ICC prosecutor rejects Palestinian recognition
The prosecutor of the International Criminal Court (ICC) has rejected a request by the Palestinian Authority to recognise the court's jurisdiction.
The decision blocks a move to have the war crimes tribunal based at The Hague investigate the 2008-2009 Gaza war.
The prosecutor said it was up to "relevant bodies" at the UN or ICC member countries to determine whether Palestine qualified as a "state".
Only then could it sign the court's founding treaty, the Rome Statute.
An Israeli foreign ministry spokesman said it welcomed Friday's decision, and noted that it did not recognise the ICC's jurisdiction.

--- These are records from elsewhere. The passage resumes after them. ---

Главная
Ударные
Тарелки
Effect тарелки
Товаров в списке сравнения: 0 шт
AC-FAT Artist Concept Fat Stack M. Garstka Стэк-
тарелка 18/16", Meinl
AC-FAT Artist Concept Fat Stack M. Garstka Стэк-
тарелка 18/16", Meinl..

In January 2009, the Palestinian Authority's justice ministerlodged a declaration with the ICC unilaterally recognising its jurisdictionfor "acts committed on the territory of Palestine since 1 July 2002".
The ICC's chief prosecutor, Luis Moreno-Ocampo, said then that it would take some time to decide whether the PA was legally entitled to do so.
On Tuesday, the Office of the Prosecutor announced it could not act on the Palestinian declaration because Article 12 of the Rome Statute established that only a "state" could confer jurisdiction on the court and deposit an instrument of accession with the UN secretary general.
"In instances where it is controversial or unclear whether an applicant constitutes a 'state', it is the practice of the secretary general to follow or seek the General Assembly's directives on the matter,"the office said.
"This is reflected in General Assembly resolutions, which provide indications of whether an applicant is a 'state'."
Although Palestine has been recognised as a state in bilateral relations by more than 130 governments and certain international organisations, including UN bodies, the current status granted by the General Assembly to the Palestine Liberation Organisation (PLO) is that of "observer", and not "non-member state".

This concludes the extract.